Du 10 mai au 7 août 2023, le Centre Pompidou de Paris nous a offert une rétrospective des œuvres et travaux de l’architecte britannique Norman Foster. Sur près de 2 200m², ce sont 130 projets d’architecture réalisés ou non qui nous sont présentés accompagnés de dessins, de photographies et d’œuvres d’art. Ce qui fait de cet évènement la plus grande exposition consacrée à un architecte de son vivant. Revenons sur cette exposition phare de l’année rendant hommage à l’un des plus grands architectes de son temps.

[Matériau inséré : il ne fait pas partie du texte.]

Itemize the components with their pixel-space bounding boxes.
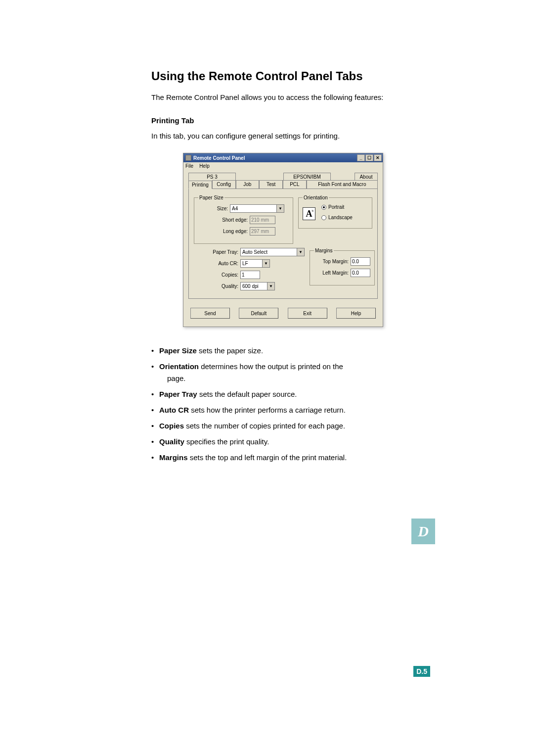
size-label: Size: — [198, 206, 228, 211]
long-edge-label: Long edge: — [198, 229, 248, 234]
minimize-button[interactable]: _ — [357, 154, 365, 161]
printing-tab-panel: Paper Size Size: A4 ▼ Short edge: — [188, 189, 378, 299]
help-button[interactable]: Help — [336, 308, 376, 319]
auto-cr-label: Auto CR: — [209, 261, 238, 266]
chevron-down-icon: ▼ — [297, 248, 304, 256]
printing-tab-subtitle: Printing Tab — [151, 116, 430, 125]
tab-ps3[interactable]: PS 3 — [188, 173, 236, 181]
chevron-down-icon: ▼ — [276, 205, 284, 212]
feature-list: Paper Size sets the paper size. Orientat… — [151, 345, 430, 464]
dialog-buttons: Send Default Exit Help — [188, 308, 378, 322]
tab-printing[interactable]: Printing — [188, 181, 212, 189]
chevron-down-icon: ▼ — [262, 260, 269, 267]
tab-epson-ibm[interactable]: EPSON/IBM — [283, 173, 331, 181]
radio-unselected-icon — [321, 215, 326, 220]
paper-tray-label: Paper Tray: — [209, 249, 238, 255]
size-select[interactable]: A4 ▼ — [230, 204, 284, 213]
copies-input[interactable] — [240, 271, 260, 279]
left-margin-input[interactable] — [351, 269, 370, 277]
short-edge-label: Short edge: — [198, 217, 248, 223]
list-item: Paper Size sets the paper size. — [151, 345, 430, 357]
page-number: D.5 — [413, 666, 430, 677]
tab-test[interactable]: Test — [259, 180, 283, 189]
list-item: Auto CR sets how the printer performs a … — [151, 404, 430, 416]
tab-config[interactable]: Config — [212, 180, 236, 189]
radio-selected-icon — [321, 205, 326, 210]
tab-pcl[interactable]: PCL — [283, 180, 307, 189]
default-button[interactable]: Default — [239, 308, 278, 319]
paper-size-legend: Paper Size — [198, 195, 224, 200]
margins-group: Margins Top Margin: Left Margin: — [310, 248, 375, 285]
tab-flash-font-macro[interactable]: Flash Font and Macro — [307, 180, 378, 189]
top-margin-input[interactable] — [351, 257, 370, 266]
long-edge-input — [250, 227, 275, 236]
list-item: Copies sets the number of copies printed… — [151, 420, 430, 432]
list-item: Margins sets the top and left margin of … — [151, 452, 430, 464]
menubar: File Help — [183, 162, 383, 170]
maximize-button[interactable]: ☐ — [365, 154, 373, 161]
tab-about[interactable]: About — [355, 173, 378, 181]
menu-help[interactable]: Help — [199, 163, 210, 169]
app-icon — [185, 155, 191, 161]
tab-job[interactable]: Job — [236, 180, 260, 189]
quality-label: Quality: — [209, 284, 238, 289]
page-heading: Using the Remote Control Panel Tabs — [151, 69, 430, 83]
close-button[interactable]: ✕ — [374, 154, 382, 161]
list-item: Quality specifies the print quality. — [151, 436, 430, 448]
paper-size-group: Paper Size Size: A4 ▼ Short edge: — [194, 195, 293, 244]
portrait-radio[interactable]: Portrait — [321, 204, 353, 210]
auto-cr-select[interactable]: LF ▼ — [240, 259, 270, 268]
list-item: Paper Tray sets the default paper source… — [151, 388, 430, 400]
titlebar: Remote Control Panel _ ☐ ✕ — [183, 153, 383, 162]
intro-text: The Remote Control Panel allows you to a… — [151, 92, 430, 102]
orientation-group: Orientation A Portrait Landscape — [298, 195, 372, 229]
copies-label: Copies: — [209, 272, 238, 278]
menu-file[interactable]: File — [185, 163, 193, 169]
chevron-down-icon: ▼ — [267, 283, 274, 290]
margins-legend: Margins — [314, 248, 334, 253]
section-tab-d: D — [411, 519, 435, 544]
send-button[interactable]: Send — [190, 308, 230, 319]
orientation-legend: Orientation — [303, 195, 329, 200]
exit-button[interactable]: Exit — [288, 308, 327, 319]
printing-tab-desc: In this tab, you can configure general s… — [151, 132, 430, 140]
quality-select[interactable]: 600 dpi ▼ — [240, 282, 275, 290]
paper-tray-select[interactable]: Auto Select ▼ — [240, 248, 305, 256]
top-margin-label: Top Margin: — [314, 259, 349, 264]
short-edge-input — [250, 216, 275, 224]
landscape-radio[interactable]: Landscape — [321, 215, 353, 220]
window-title: Remote Control Panel — [193, 155, 245, 161]
list-item: Orientation determines how the output is… — [151, 361, 430, 384]
left-margin-label: Left Margin: — [314, 270, 349, 276]
orientation-a-icon: A — [303, 207, 315, 220]
remote-control-panel-window: Remote Control Panel _ ☐ ✕ File Help PS … — [183, 153, 383, 327]
window-controls: _ ☐ ✕ — [357, 154, 382, 161]
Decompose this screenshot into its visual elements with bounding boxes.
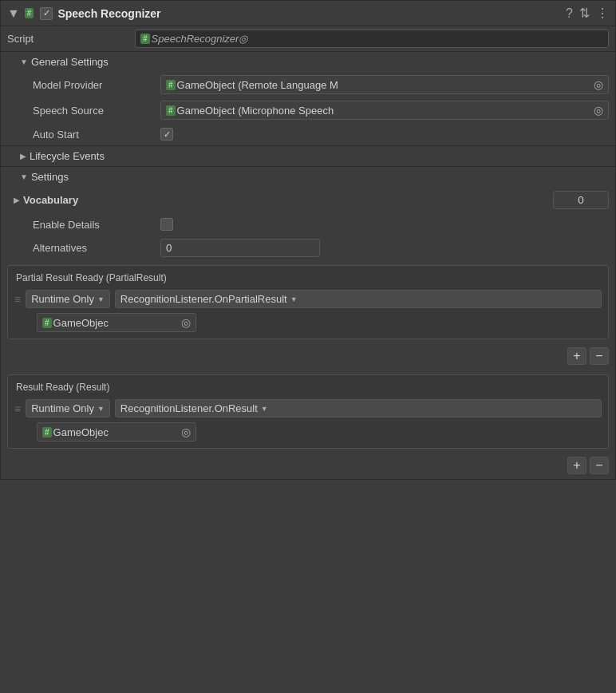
result-hash: # xyxy=(42,427,52,438)
model-provider-hash: # xyxy=(166,80,176,90)
script-value: SpeechRecognizer xyxy=(152,33,239,45)
result-row: ≡ Runtime Only ▼ RecognitionListener.OnR… xyxy=(14,399,602,418)
speech-source-value: GameObject (Microphone Speech xyxy=(177,105,334,117)
auto-start-checkbox-wrap xyxy=(160,128,173,141)
result-title: Result Ready (Result) xyxy=(14,382,602,393)
vocabulary-number-field[interactable] xyxy=(553,191,609,209)
auto-start-label: Auto Start xyxy=(33,129,160,141)
header-icons: ? ⇅ ⋮ xyxy=(566,6,609,21)
partial-result-drag-handle[interactable]: ≡ xyxy=(14,293,21,306)
vocabulary-row: ▶ Vocabulary xyxy=(1,187,615,213)
settings-label: Settings xyxy=(31,171,69,183)
partial-result-remove-button[interactable]: − xyxy=(590,347,609,365)
partial-result-event-block: Partial Result Ready (PartialResult) ≡ R… xyxy=(7,265,609,339)
result-object-value: GameObjec xyxy=(53,426,109,438)
result-runtime-arrow: ▼ xyxy=(97,405,105,413)
model-provider-field[interactable]: # GameObject (Remote Language M ◎ xyxy=(160,75,609,94)
enabled-checkbox[interactable] xyxy=(40,7,53,20)
settings-header[interactable]: ▼ Settings xyxy=(1,167,615,187)
partial-result-target-icon[interactable]: ◎ xyxy=(181,316,191,329)
partial-result-title: Partial Result Ready (PartialResult) xyxy=(14,272,602,283)
sort-icon[interactable]: ⇅ xyxy=(579,6,590,21)
partial-result-hash: # xyxy=(42,318,52,328)
result-method-value: RecognitionListener.OnResult xyxy=(120,402,258,414)
partial-result-method-dropdown[interactable]: RecognitionListener.OnPartialResult ▼ xyxy=(115,290,602,308)
result-drag-handle[interactable]: ≡ xyxy=(14,402,21,415)
partial-result-runtime-arrow: ▼ xyxy=(97,295,105,303)
panel-header: ▼ # Speech Recognizer ? ⇅ ⋮ xyxy=(1,1,615,26)
alternatives-input[interactable] xyxy=(160,239,320,257)
partial-result-obj-row: # GameObjec ◎ xyxy=(14,313,602,332)
target-icon[interactable]: ◎ xyxy=(239,33,247,45)
model-provider-target-icon[interactable]: ◎ xyxy=(594,78,603,91)
script-hash-badge: # xyxy=(140,34,150,44)
script-field[interactable]: # SpeechRecognizer ◎ xyxy=(135,30,609,48)
result-runtime-dropdown[interactable]: Runtime Only ▼ xyxy=(26,399,110,418)
partial-result-row: ≡ Runtime Only ▼ RecognitionListener.OnP… xyxy=(14,290,602,308)
vocabulary-arrow[interactable]: ▶ xyxy=(14,196,20,204)
lifecycle-events-arrow: ▶ xyxy=(20,152,26,160)
result-object-field[interactable]: # GameObjec ◎ xyxy=(37,422,196,442)
lifecycle-events-header[interactable]: ▶ Lifecycle Events xyxy=(1,146,615,166)
partial-result-add-remove-row: + − xyxy=(1,344,615,370)
partial-result-object-value: GameObjec xyxy=(53,317,109,329)
script-type-badge: # xyxy=(25,8,34,18)
enable-details-label: Enable Details xyxy=(33,219,160,231)
speech-source-label: Speech Source xyxy=(33,105,160,117)
general-settings-arrow: ▼ xyxy=(20,57,28,66)
auto-start-row: Auto Start xyxy=(1,123,615,145)
enable-details-checkbox[interactable] xyxy=(160,218,173,231)
partial-result-runtime-dropdown[interactable]: Runtime Only ▼ xyxy=(26,290,110,308)
model-provider-label: Model Provider xyxy=(33,79,160,91)
alternatives-label: Alternatives xyxy=(33,242,160,254)
result-remove-button[interactable]: − xyxy=(590,457,609,474)
result-target-icon[interactable]: ◎ xyxy=(181,426,191,438)
vocabulary-input[interactable] xyxy=(553,191,609,209)
result-obj-row: # GameObjec ◎ xyxy=(14,422,602,442)
partial-result-runtime-label: Runtime Only xyxy=(31,293,94,305)
result-add-button[interactable]: + xyxy=(567,457,586,474)
result-event-block: Result Ready (Result) ≡ Runtime Only ▼ R… xyxy=(7,374,609,449)
partial-result-method-value: RecognitionListener.OnPartialResult xyxy=(120,293,287,305)
speech-source-hash: # xyxy=(166,105,176,116)
lifecycle-events-label: Lifecycle Events xyxy=(30,150,105,162)
alternatives-row: Alternatives xyxy=(1,236,615,260)
speech-source-target-icon[interactable]: ◎ xyxy=(594,104,603,117)
partial-result-object-field[interactable]: # GameObjec ◎ xyxy=(37,313,196,332)
script-label: Script xyxy=(7,33,135,45)
general-settings-header[interactable]: ▼ General Settings xyxy=(1,52,615,72)
more-options-icon[interactable]: ⋮ xyxy=(596,6,609,21)
enable-details-row: Enable Details xyxy=(1,213,615,236)
speech-source-field[interactable]: # GameObject (Microphone Speech ◎ xyxy=(160,101,609,120)
partial-result-method-arrow: ▼ xyxy=(290,295,298,303)
result-runtime-label: Runtime Only xyxy=(31,402,94,414)
vocabulary-label: Vocabulary xyxy=(23,194,78,206)
auto-start-checkbox[interactable] xyxy=(160,128,173,141)
panel-title: Speech Recognizer xyxy=(57,7,561,20)
speech-source-row: Speech Source # GameObject (Microphone S… xyxy=(1,97,615,123)
speech-recognizer-panel: ▼ # Speech Recognizer ? ⇅ ⋮ Script # Spe… xyxy=(0,0,616,480)
script-row: Script # SpeechRecognizer ◎ xyxy=(1,26,615,51)
result-method-dropdown[interactable]: RecognitionListener.OnResult ▼ xyxy=(115,399,602,418)
collapse-arrow-icon[interactable]: ▼ xyxy=(7,6,20,21)
help-icon[interactable]: ? xyxy=(566,6,573,21)
partial-result-add-button[interactable]: + xyxy=(567,347,586,365)
model-provider-value: GameObject (Remote Language M xyxy=(177,79,338,91)
result-method-arrow: ▼ xyxy=(261,405,268,413)
settings-arrow: ▼ xyxy=(20,172,28,181)
general-settings-label: General Settings xyxy=(31,56,109,68)
model-provider-row: Model Provider # GameObject (Remote Lang… xyxy=(1,72,615,97)
result-add-remove-row: + − xyxy=(1,453,615,479)
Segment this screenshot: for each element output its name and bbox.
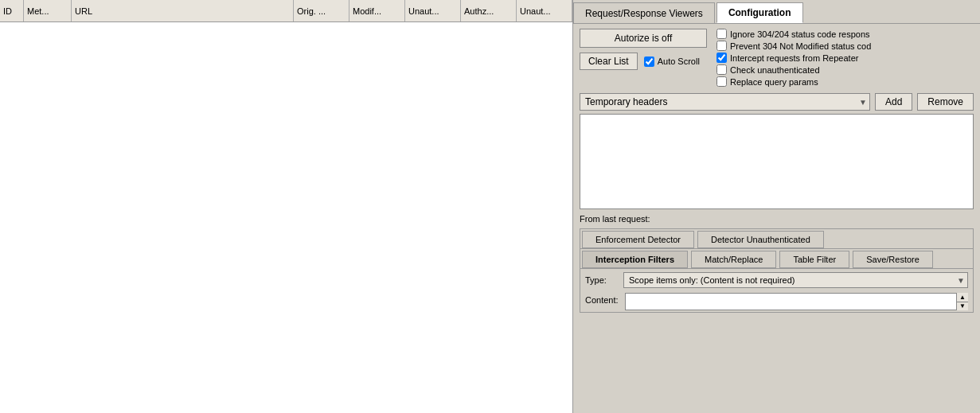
headers-textarea[interactable]: [580, 114, 974, 209]
col-header-unaut1: Unaut...: [405, 0, 461, 21]
temporary-headers-select[interactable]: Temporary headers: [580, 93, 870, 111]
clear-list-button[interactable]: Clear List: [580, 53, 638, 70]
scroll-down-button[interactable]: ▼: [957, 302, 968, 311]
right-panel: Request/Response Viewers Configuration A…: [573, 0, 980, 413]
scroll-arrows: ▲ ▼: [956, 293, 968, 310]
checkbox-check-unauthenticated-input[interactable]: [716, 64, 727, 75]
auto-scroll-label[interactable]: Auto Scroll: [644, 56, 700, 67]
scroll-up-button[interactable]: ▲: [957, 293, 968, 302]
content-label: Content:: [585, 293, 619, 305]
checkbox-ignore-304[interactable]: Ignore 304/204 status code respons: [716, 29, 892, 39]
autorize-button[interactable]: Autorize is off: [580, 29, 707, 48]
table-header: ID Met... URL Orig. ... Modif... Unaut..…: [0, 0, 572, 22]
checkbox-intercept-repeater-label: Intercept requests from Repeater: [730, 53, 858, 63]
main-container: ID Met... URL Orig. ... Modif... Unaut..…: [0, 0, 980, 413]
config-panel: Autorize is off Clear List Auto Scroll I…: [573, 24, 980, 413]
tab-detector-unauthenticated[interactable]: Detector Unauthenticated: [697, 231, 824, 248]
checkboxes-section: Ignore 304/204 status code respons Preve…: [716, 29, 892, 87]
config-top-section: Autorize is off Clear List Auto Scroll I…: [580, 29, 974, 87]
dropdown-row: Temporary headers ▼ Add Remove: [580, 93, 974, 111]
type-label: Type:: [585, 275, 617, 285]
checkbox-ignore-304-label: Ignore 304/204 status code respons: [730, 29, 870, 39]
table-body: [0, 22, 572, 413]
left-panel: ID Met... URL Orig. ... Modif... Unaut..…: [0, 0, 573, 413]
tab-request-response-viewers[interactable]: Request/Response Viewers: [573, 2, 715, 23]
remove-button[interactable]: Remove: [917, 93, 974, 111]
col-header-met: Met...: [24, 0, 72, 21]
checkbox-replace-query[interactable]: Replace query params: [716, 76, 892, 87]
auto-scroll-checkbox[interactable]: [644, 56, 654, 67]
col-header-modif: Modif...: [349, 0, 405, 21]
top-tabs: Request/Response Viewers Configuration: [573, 0, 980, 24]
checkbox-ignore-304-input[interactable]: [716, 29, 727, 39]
tab-match-replace[interactable]: Match/Replace: [691, 251, 776, 268]
tab-table-filter[interactable]: Table Filter: [779, 251, 849, 268]
col-header-authz: Authz...: [461, 0, 517, 21]
checkbox-intercept-repeater-input[interactable]: [716, 53, 727, 63]
tab-interception-filters[interactable]: Interception Filters: [582, 251, 688, 268]
tab-configuration[interactable]: Configuration: [716, 2, 803, 23]
checkbox-check-unauthenticated[interactable]: Check unauthenticated: [716, 64, 892, 75]
col-header-url: URL: [72, 0, 294, 21]
add-button[interactable]: Add: [875, 93, 912, 111]
checkbox-prevent-304[interactable]: Prevent 304 Not Modified status cod: [716, 41, 892, 51]
content-input[interactable]: [625, 293, 968, 310]
type-select[interactable]: Scope items only: (Content is not requir…: [623, 272, 968, 288]
type-dropdown-wrapper: Scope items only: (Content is not requir…: [623, 272, 968, 288]
clear-list-row: Clear List Auto Scroll: [580, 53, 707, 70]
bottom-tabs-row2: Interception Filters Match/Replace Table…: [580, 249, 973, 269]
tab-enforcement-detector[interactable]: Enforcement Detector: [582, 231, 694, 248]
config-left-col: Autorize is off Clear List Auto Scroll: [580, 29, 707, 87]
col-header-unaut2: Unaut...: [517, 0, 572, 21]
dropdown-wrapper: Temporary headers ▼: [580, 93, 870, 111]
col-header-orig: Orig. ...: [294, 0, 349, 21]
content-row: Content: ▲ ▼: [580, 291, 973, 312]
checkbox-replace-query-label: Replace query params: [730, 77, 818, 87]
checkbox-prevent-304-label: Prevent 304 Not Modified status cod: [730, 41, 871, 51]
checkbox-check-unauthenticated-label: Check unauthenticated: [730, 65, 820, 75]
auto-scroll-text: Auto Scroll: [658, 56, 700, 66]
from-last-request: From last request:: [580, 214, 974, 224]
tab-save-restore[interactable]: Save/Restore: [853, 251, 933, 268]
type-row: Type: Scope items only: (Content is not …: [580, 269, 973, 291]
content-input-wrapper: ▲ ▼: [625, 293, 968, 310]
bottom-tabs-section: Enforcement Detector Detector Unauthenti…: [580, 228, 974, 313]
col-header-id: ID: [0, 0, 24, 21]
checkbox-prevent-304-input[interactable]: [716, 41, 727, 51]
checkbox-replace-query-input[interactable]: [716, 76, 727, 87]
checkbox-intercept-repeater[interactable]: Intercept requests from Repeater: [716, 53, 892, 63]
bottom-tabs-row1: Enforcement Detector Detector Unauthenti…: [580, 229, 973, 249]
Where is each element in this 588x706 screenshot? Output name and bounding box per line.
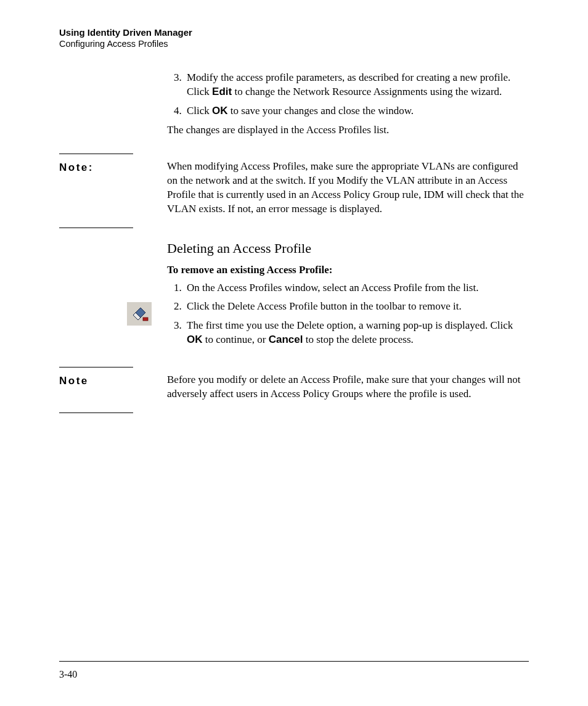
intro-steps: Modify the access profile parameters, as… bbox=[167, 71, 529, 118]
note-rule-row bbox=[59, 220, 529, 228]
rule bbox=[59, 367, 133, 367]
delete-profile-icon bbox=[127, 302, 152, 326]
note-body: When modifying Access Profiles, make sur… bbox=[167, 160, 529, 216]
intro-paragraph: The changes are displayed in the Access … bbox=[167, 123, 529, 138]
rule bbox=[59, 413, 133, 413]
footer-rule bbox=[59, 661, 529, 662]
steps-upper: On the Access Profiles window, select an… bbox=[59, 281, 529, 300]
steps-icon-row: Click the Delete Access Profile button i… bbox=[59, 300, 529, 352]
list-item: Modify the access profile parameters, as… bbox=[184, 71, 529, 99]
ok-label: OK bbox=[187, 334, 203, 345]
list-item: Click OK to save your changes and close … bbox=[184, 104, 529, 118]
list-item: Click the Delete Access Profile button i… bbox=[184, 300, 529, 314]
section-heading-row: Deleting an Access Profile To remove an … bbox=[59, 228, 529, 281]
note-label: Note bbox=[59, 375, 167, 387]
page: Using Identity Driven Manager Configurin… bbox=[0, 0, 588, 706]
header-title: Using Identity Driven Manager bbox=[59, 27, 529, 38]
section-subheading: To remove an existing Access Profile: bbox=[167, 264, 529, 276]
page-content: Modify the access profile parameters, as… bbox=[59, 71, 529, 413]
running-header: Using Identity Driven Manager Configurin… bbox=[59, 27, 529, 49]
section-heading: Deleting an Access Profile bbox=[167, 240, 529, 257]
edit-label: Edit bbox=[212, 86, 232, 97]
list-item: The first time you use the Delete option… bbox=[184, 319, 529, 347]
header-subtitle: Configuring Access Profiles bbox=[59, 39, 529, 49]
note-block: Note Before you modify or delete an Acce… bbox=[59, 367, 529, 405]
svg-rect-3 bbox=[143, 318, 148, 321]
intro-block: Modify the access profile parameters, as… bbox=[59, 71, 529, 141]
delete-steps-cont: Click the Delete Access Profile button i… bbox=[167, 300, 529, 347]
delete-steps: On the Access Profiles window, select an… bbox=[167, 281, 529, 295]
note-body: Before you modify or delete an Access Pr… bbox=[167, 373, 529, 401]
note-label: Note: bbox=[59, 162, 167, 174]
rule bbox=[59, 154, 133, 154]
ok-label: OK bbox=[212, 105, 228, 117]
list-item: On the Access Profiles window, select an… bbox=[184, 281, 529, 295]
cancel-label: Cancel bbox=[269, 334, 303, 345]
page-number: 3-40 bbox=[59, 669, 77, 680]
note-block: Note: When modifying Access Profiles, ma… bbox=[59, 154, 529, 220]
note-rule-row bbox=[59, 405, 529, 413]
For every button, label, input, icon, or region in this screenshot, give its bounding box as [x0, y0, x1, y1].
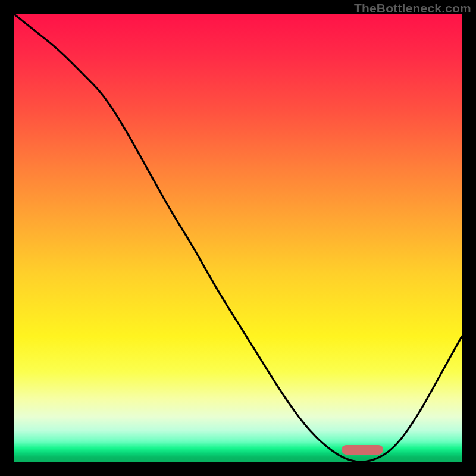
attribution-label: TheBottleneck.com	[354, 1, 471, 15]
optimal-range-bar	[342, 445, 384, 455]
plot-area	[14, 14, 462, 462]
chart-frame: TheBottleneck.com	[0, 0, 476, 476]
bottleneck-curve	[14, 14, 462, 462]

Particulièrement attendue, toute la spécificité de l’exposition repose sur la participation de Norman Foster lui-même, de son cabinet d’architectes Foster + Partners, ainsi que de la Norman Foster Foundation. Ces multiples contributions induisent, vous l’aurez compris, une forte implication de l’artiste et de ses collaborateurs dans cette exposition faite à leur image tant d’un point de vue plastique que par le discours.

 

Sobriété d’une scénographie qui impressionne

La scénographie de l’espace, réalisée par l’architecte et son agence Foster + Partners s’accorde à la sobriété habituelle du Centre Pompidou, pourtant, l’exposition nous impressionne dès la première salle. Malgré l’immense majorité de murs monochrome gris, l’abondance de maquettes et de plans dynamise l’espace pour permettre au public de plonger dans l’univers de Norman Foster. L’espace laisse transparaître le goût de l’architecte pour la technologie, le progrès et l’art en intégrant subtilement des œuvres et engins motorisés (img.1) au milieu des projets architecturaux. Le public est plongé dans une ambiance moderne et futuriste.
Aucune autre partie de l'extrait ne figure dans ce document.